Le risque pour LR ne se limite d’ailleurs pas à la présidentielle. Deux mois après, ce seront en effet les élections législatives, lors desquelles le parti pourrait être pris en étau entre Horizons, le parti d’Édouard Philippe, et un éventuel parti « zemmouriste » intercalé entre LR et le RN. Avec, dans les deux cas, le risque de fuites d’électeurs et d’élus, et leurs conséquences en termes de financement – celui-ci tenant compte du nombre d’élus rattachés à la structure.

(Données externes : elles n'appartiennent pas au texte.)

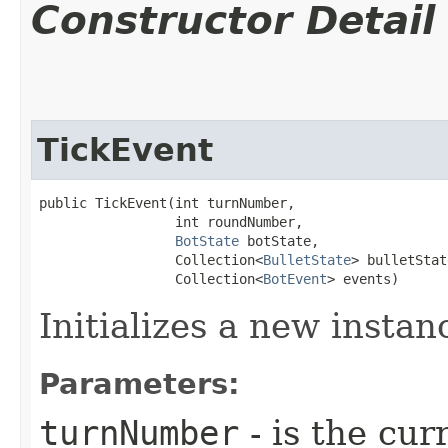
Constructor Detail
TickEvent
public TickEvent​(int turnNumber,

                 int roundNumber,

BotState
 botState,

                 Collection<
BulletState
> bulletStat
                 Collection<
BotEvent
> events)
Initializes a new instan
Parameters:
turnNumber
- is the cur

Si elle a lieu, la lutte sera donc sans doute âpre entre un candidat LR dont nous avons dit les difficultés à pouvoir reprendre les thèmes privilégiés de Zemmour, plébiscités par les Français, et ce dernier, qui aurait vocation à être leur porte-parole en se déclarant candidat. Mais les causes de cette éventuelle recomposition violente du paysage politique qui pourrait avoir lieu en 2022 peuvent pourtant se résumer en une phrase : « la nature a horreur du vide ». En cédant aux diktats d’une gauche hégémonique dans les médias et sur le plan culturel, en abandonnant la dimension sociale du gaullisme au profit d’un libéralisme mondialisé, LR a laissé en déshérence un électorat qui formait sa base, tolérant à peine l’existence en son sein des courants qui le représentaient encore. Le parti en paye le prix.